-- Exercise --
Filter the entries for lines with the word "genau".

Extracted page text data

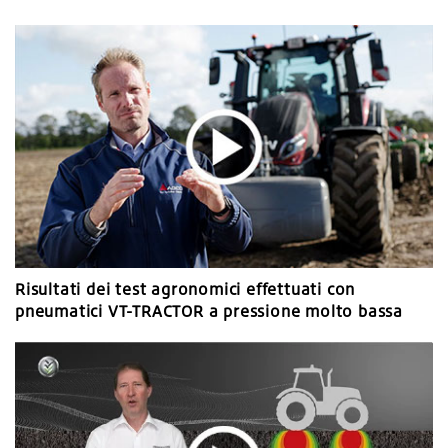
Risultati dei test agronomici effettuati con
pneumatici VT-TRACTOR a pressione molto bassa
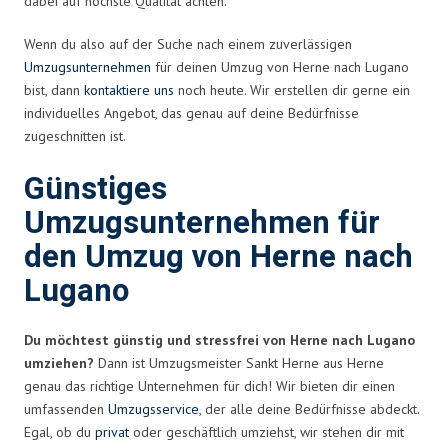
dabei auf höchste Qualität achten.
Wenn du also auf der Suche nach einem zuverlässigen
Umzugsunternehmen
für deinen Umzug von Herne nach Lugano
bist, dann
kontaktiere uns
noch heute. Wir erstellen dir gerne ein
individuelles Angebot, das genau auf deine Bedürfnisse
zugeschnitten ist.
Günstiges
Umzugsunternehmen für
den Umzug von Herne nach
Lugano
Du möchtest günstig und stressfrei von Herne nach Lugano
umziehen?
Dann ist Umzugsmeister Sankt Herne aus Herne
genau das richtige Unternehmen für dich! Wir bieten dir einen
umfassenden
Umzugsservice
, der alle deine Bedürfnisse abdeckt.
Egal, ob du
privat
oder geschäftlich umziehst, wir stehen dir mit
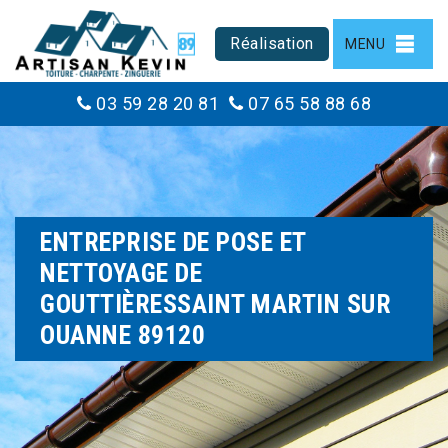
Réalisation
MENU
03 59 28 20 81
07 65 58 88 68
ENTREPRISE DE POSE ET
NETTOYAGE DE
GOUTTIÈRESSAINT MARTIN SUR
OUANNE 89120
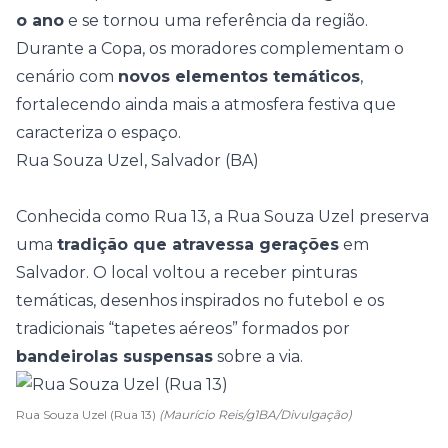
o ano
e se tornou uma referência da região.
Durante a Copa, os moradores complementam o
cenário com
novos elementos temáticos
,
fortalecendo ainda mais a atmosfera festiva que
caracteriza o espaço.
Rua Souza Uzel, Salvador (BA)
Conhecida como Rua 13, a Rua Souza Uzel preserva
uma
tradição que atravessa gerações
em
Salvador. O local voltou a receber pinturas
temáticas, desenhos inspirados no futebol e os
tradicionais “tapetes aéreos” formados por
bandeirolas suspensas
sobre a via.
Rua Souza Uzel (Rua 13)
(Maurício Reis/g1BA/Divulgação)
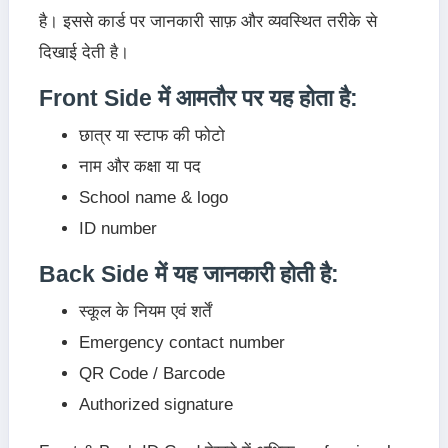
है। इससे कार्ड पर जानकारी साफ़ और व्यवस्थित तरीके से
दिखाई देती है।
Front Side में आमतौर पर यह होता है:
छात्र या स्टाफ की फोटो
नाम और कक्षा या पद
School name & logo
ID number
Back Side में यह जानकारी होती है:
स्कूल के नियम एवं शर्तें
Emergency contact number
QR Code / Barcode
Authorized signature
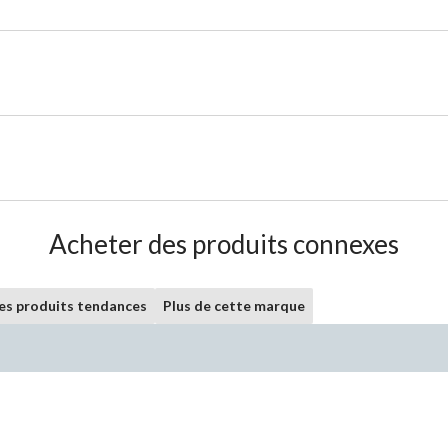
Acheter des produits connexes
les produits tendances
Plus de cette marque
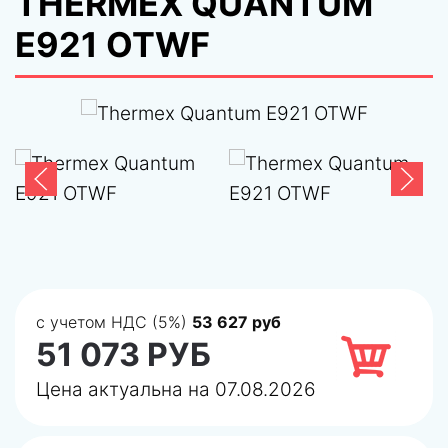
THERMEX QUANTUM
E921 OTWF
с учетом НДС (5%)
53 627 руб
51 073 РУБ
Цена актуальна на 07.08.2026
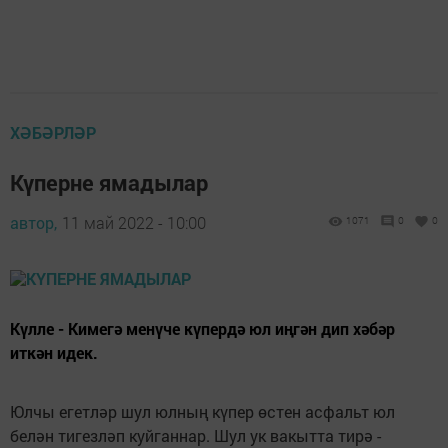
ХӘБӘРЛӘР
Күперне ямадылар
автор,
11 май 2022 - 10:00
1071
0
0
Күлле - Кимегә менүче күпердә юл иңгән дип хәбәр
иткән идек.
Юлчы егетләр шул юлның күпер өстен асфальт юл
белән тигезләп куйганнар. Шул ук вакытта тирә -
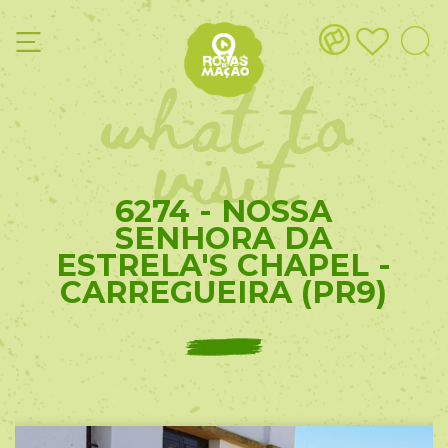
what to
visit
6274 - NOSSA
SENHORA DA
ESTRELA'S CHAPEL -
CARREGUEIRA (PR9)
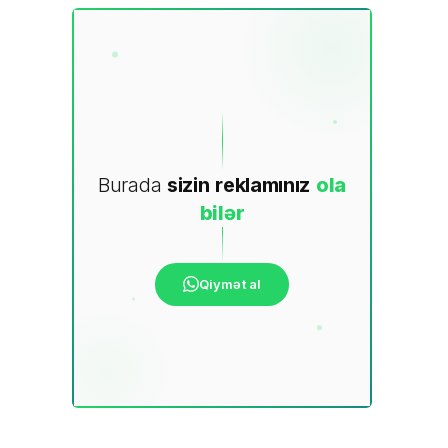
Burada
sizin
reklamınız
ola
bilər
Qiymət al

-- Answer --
individuelles Angebot, das genau auf deine Bedürfnisse
genau das richtige Unternehmen für dich! Wir bieten dir einen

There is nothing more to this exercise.